Third, both activities pertain to curiosity, described as a passion for learning (Cicero) and an appetite for knowledge (Kant). We turn the pages of a detective novel because we are curious about who the murderer is. Studies on curiosity show that people will not expose themselves to curiosity-inducing situations if there is only a very slim chance of satisfying that curiosity or there would be a long delay before that information is received. That is not the case in a well-written murder mystery where one is assured of a satisfactory closure at the end of the book. Food, too, involves curiosity—will the Hyderabadi biryani match the one stored in my taste-memory ?—which will be assuaged as soon as I smell the fragrance and see that the rice grains do not wear an oily coat, and partake of the first spoonful.
Food, however, does not play a central role in some other types of murders like in the hard boiled or serial killer genres, and in some geographical locations (Sweden, Iceland, Germany, Ireland, Scotland, among others). For instance, in the Swedish and Scandinavian noir of Jo Nesbø, Arnaldur Indri•ason, and the Dragon Tattoo series, one rarely remembers the food. The gore, yes, but I don’t recall what the protagonists ate (or in Indri•ason’s case, don’t want to remember sheep’s head, turnip mash and blood pudding).
Why is food not so central here? It may not be simply because of the gory nature of the crime (equally vivid descriptions of the viscera await us in the Italian ones). It could be that the Scandinavians follow the traditional model of the English and American mystery writers of ignoring all that will detract from the telling of the mystery. What did Chandler’s Philip Marlowe or Dashiell Hammett’s Sam Spade or Nick and Nora Charles eat? I consulted my copy of the The Thin Man, and here is how food and drinks are mentioned: ‘Nora was eating a piece of cold duck with one hand and working on a jigsaw puzzle with the other’, ‘after we had ordered some food…ordered drinks’ and so on. There is generally no mention of what food (usually ham sandwiches from a petrol station) or drink (mugs of bitter coffee) or whether Nora or Sam found it tasty.

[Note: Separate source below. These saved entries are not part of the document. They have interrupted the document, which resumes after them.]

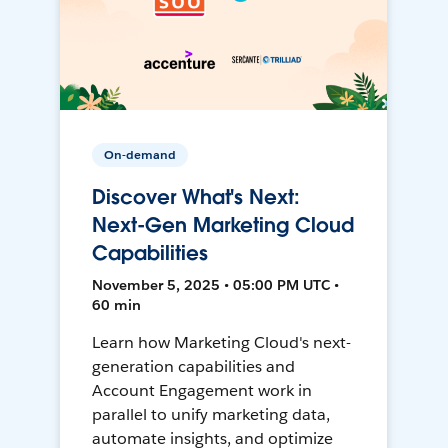
On-demand
Discover What's Next:
Next-Gen Marketing Cloud
Capabilities
November 5, 2025 • 05:00 PM UTC •
60 min
Learn how Marketing Cloud's next-
generation capabilities and
Account Engagement work in
parallel to unify marketing data,
automate insights, and optimize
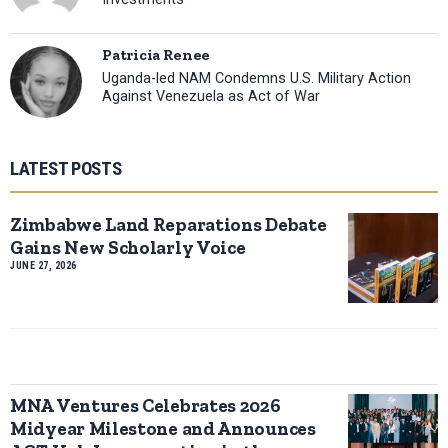
Patricia Renee
Uganda-led NAM Condemns U.S. Military Action
Against Venezuela as Act of War
LATEST POSTS
Zimbabwe Land Reparations Debate
Gains New Scholarly Voice
JUNE 27, 2026
MNA Ventures Celebrates 2026
Midyear Milestone and Announces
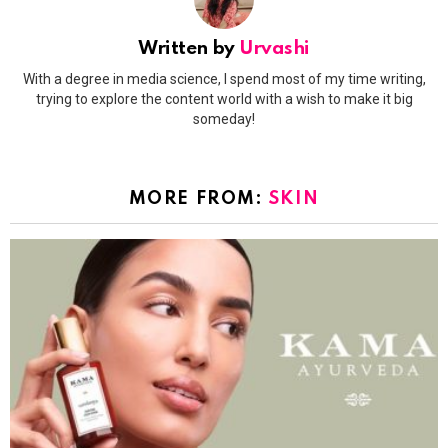
Written by
Urvashi
With a degree in media science, I spend most of my time writing,
trying to explore the content world with a wish to make it big
someday!
MORE FROM:
SKIN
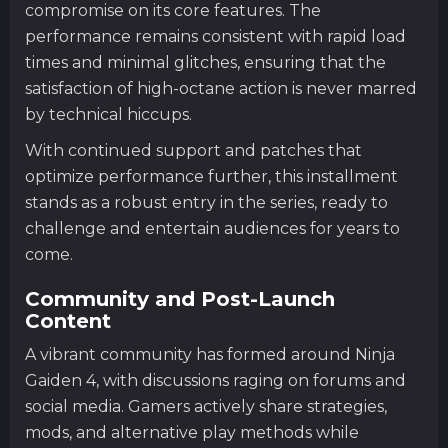
compromise on its core features. The
performance remains consistent with rapid load
times and minimal glitches, ensuring that the
satisfaction of high-octane action is never marred
by technical hiccups.
With continued support and patches that
optimize performance further, this installment
stands as a robust entry in the series, ready to
challenge and entertain audiences for years to
come.
Community and Post-Launch
Content
A vibrant community has formed around Ninja
Gaiden 4, with discussions raging on forums and
social media. Gamers actively share strategies,
mods, and alternative play methods while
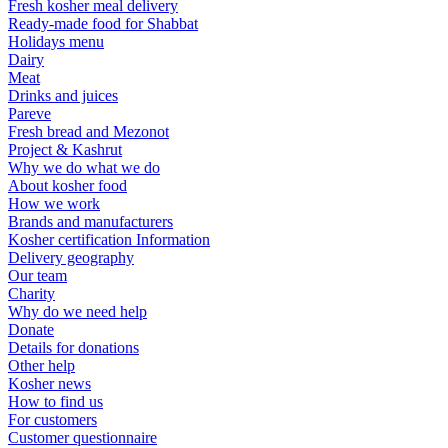
Fresh kosher meal delivery
Ready-made food for Shabbat
Holidays menu
Dairy
Meat
Drinks and juices
Pareve
Fresh bread and Mezonot
Project & Kashrut
Why we do what we do
About kosher food
How we work
Brands and manufacturers
Kosher certification Information
Delivery geography
Our team
Charity
Why do we need help
Donate
Details for donations
Other help
Kosher news
How to find us
For customers
Customer questionnaire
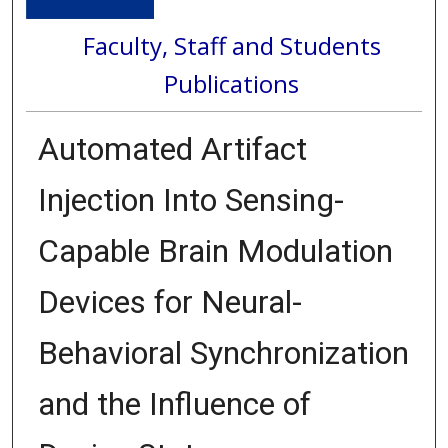
Faculty, Staff and Students
Publications
Automated Artifact
Injection Into Sensing-
Capable Brain Modulation
Devices for Neural-
Behavioral Synchronization
and the Influence of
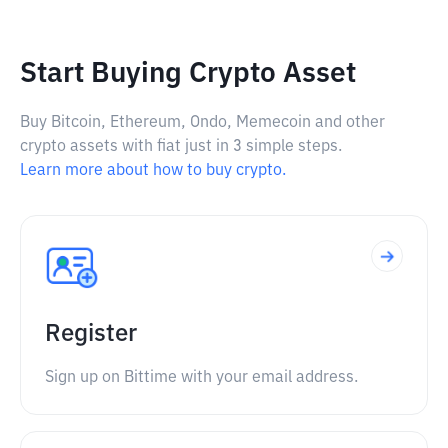
Start Buying Crypto Asset
Buy Bitcoin, Ethereum, Ondo, Memecoin and other
crypto assets with fiat just in 3 simple steps.
Learn more about how to buy crypto.
Register
Sign up on Bittime with your email address.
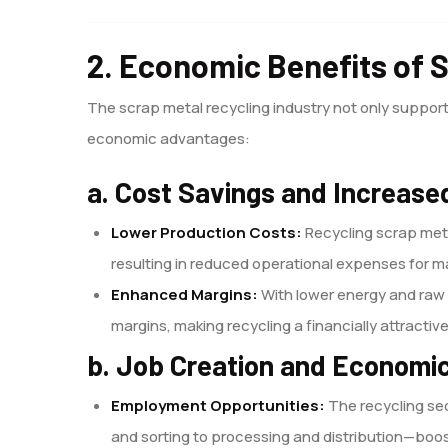
2. Economic Benefits of 
The scrap metal recycling industry not only support
economic advantages:
a. Cost Savings and Increased
Lower Production Costs:
Recycling scrap meta
resulting in reduced operational expenses for 
Enhanced Margins:
With lower energy and raw 
margins, making recycling a financially attractiv
b. Job Creation and Economi
Employment Opportunities:
The recycling se
and sorting to processing and distribution—boo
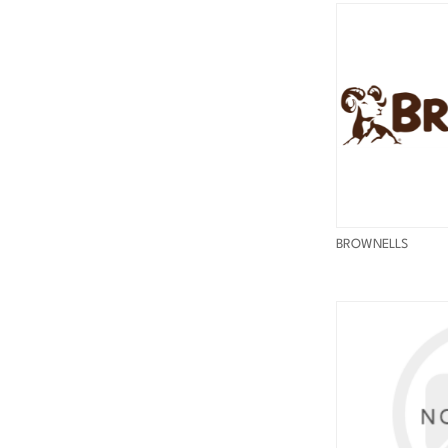
BROWNELLS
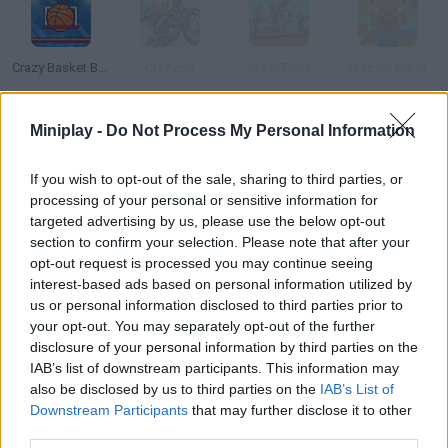
Crazy Basket Ball
Crazycle
CrazyTopy
CrazySteve.io
Miniplay -
Do Not Process My Personal Information
Crazynite.io
Ball
Ballista
Ballies
If you wish to opt-out of the sale, sharing to third parties, or
processing of your personal or sensitive information for
targeted advertising by us, please use the below opt-out
How to play Crazy Ball?
section to confirm your selection. Please note that after your
opt-out request is processed you may continue seeing
Control the red ball in three different modes and prove your
interest-based ads based on personal information utilized by
skills. Both single-player and two-player modes are available.
us or personal information disclosed to third parties prior to
your opt-out. You may separately opt-out of the further
disclosure of your personal information by third parties on the
IAB’s list of downstream participants. This information may
Tags
also be disclosed by us to third parties on the
IAB’s List of
Downstream Participants
that may further disclose it to other
third parties.
SKILL GAMES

At the risk of being accused of stereotyping, could it be because the food of these countries is not as delectable or famed for its culinary transcendence as the Mediterranean one? Or to paraphrase Montesquieu, the relationship between food and crime is adapted to the climate and geography of the setting. Note, I do not say writer, since Leon, who has also published Brunetti’s Cookbook, and Nabb are not Italians. Neither is John Lanchester whose delightfully and diabolically unreliable narrator in The Debt to Pleasure is a modern day Brillat-Savarin, an epicure who ruminates on seasonal recipes, dishes of Normandy, the difference between an artist and a murderer, and the art of picking the right mushrooms for some unmentionable activities.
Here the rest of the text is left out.